Roth, UNM Hospitals CEO Steve McKernan, SRMC Chief Medical Officer Dr. Tony Ogburn and UNM Health System Executive Physician-in-Chief Dr. Michael Richards took up the response.

“We’re going, I think, to be in a continuing loss position going out, unless we get the volumes up,” McKernan said. “We need another 10- to 15-percent increase in business to level this off at this point, and, if not, I think we’re going to have losses April through June.”

Roth asked Ogburn about expanding clinical services. Ogburn assured him SRMC had lined up several new physicians, who would boost services and the number of surgeries. That would bring more patients to the hospital and boost revenues by July or August.

Richards talked about measuring the number of patients seen by each doctor at SRMC. He has prepared a report that shows “the overall level of productivity is about 25 percent below the benchmark.” Some providers are already productive enough, but others have room for improvement.

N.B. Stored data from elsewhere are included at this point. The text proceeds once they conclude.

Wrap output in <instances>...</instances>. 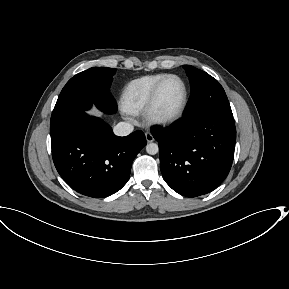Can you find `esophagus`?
Segmentation results:
<instances>
[{
	"mask_svg": "<svg viewBox=\"0 0 289 289\" xmlns=\"http://www.w3.org/2000/svg\"><path fill=\"white\" fill-rule=\"evenodd\" d=\"M145 138H146L147 142H153L154 141V137L150 132L145 133Z\"/></svg>",
	"mask_w": 289,
	"mask_h": 289,
	"instance_id": "esophagus-1",
	"label": "esophagus"
}]
</instances>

Soon SRMC will have the means to determine “what level of revenues we should see associated with our current professional workforce,” which will allow “much better financial forecasting for the facility,” Richards said.

Roth suggested the administration could present a four-month plan with metrics at the next board meeting.

Site visits

On May 2, the American College of Surgeons will survey the SRMC bariatric program, which hopes to shift from provisional to full accreditation, Jamie Silva-Steele, interim president and CEO, said in her report.

Teresa Royer, executive director of quality management at UNM Hospitals, talked about SRMC’s shift to a new system of accreditation with The Joint Commission, which has already happened for the rest of UNM Health Systems.

Silva-Steele said the hospital’s current accreditation with DNV Healthcare Inc. expires Aug. 15.

“The cycle to joint commission usually takes six to 12 months and we’re doing it in about two,” Royer said of her recent work at SRMC.

SRMC expects the commission to visit May 20 and then again in the summer.

The hospital does not know exactly when the follow-up visit will occur, but it expects it will have addressed 30 or so findings from the three-day TJC visit, which is designed to detect 7,000 different vulnerabilities, she said.

The Centers for Medicare & Medicaid Services would schedule a visit to SRMC if the hospital fails to fix high-risk vulnerabilities, which Royer described as “the worst thing that could happen to us.”